YOUR ASSIGNMENT: Look for the word "Helen" in the data below, and copy every line that holds it.

DATA EXCERPTS:
= = = = =

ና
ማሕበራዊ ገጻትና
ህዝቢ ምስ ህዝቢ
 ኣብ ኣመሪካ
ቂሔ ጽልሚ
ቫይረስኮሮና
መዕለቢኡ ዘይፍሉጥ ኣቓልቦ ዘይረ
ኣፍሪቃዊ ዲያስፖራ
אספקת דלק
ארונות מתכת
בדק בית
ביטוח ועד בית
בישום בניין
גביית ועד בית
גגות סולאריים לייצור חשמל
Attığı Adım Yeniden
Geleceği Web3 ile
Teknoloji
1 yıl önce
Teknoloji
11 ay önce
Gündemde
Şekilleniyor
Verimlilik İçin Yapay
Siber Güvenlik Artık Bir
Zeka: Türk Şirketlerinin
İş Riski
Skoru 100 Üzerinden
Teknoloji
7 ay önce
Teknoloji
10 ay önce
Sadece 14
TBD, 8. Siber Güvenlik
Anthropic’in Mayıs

= = = = =

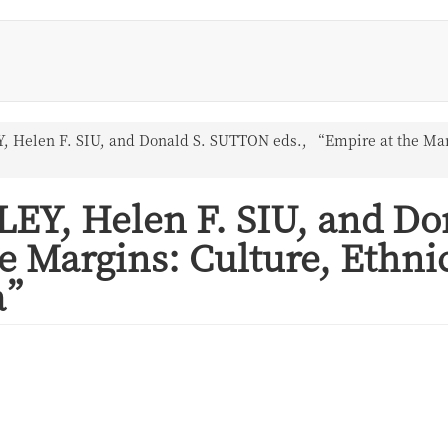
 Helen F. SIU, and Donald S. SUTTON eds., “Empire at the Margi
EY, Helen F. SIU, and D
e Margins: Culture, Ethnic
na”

= = = = =

WRITTEN RESPONSE:
 Helen F. SIU, and Donald S. SUTTON eds., “Empire at the Margi
EY, Helen F. SIU, and D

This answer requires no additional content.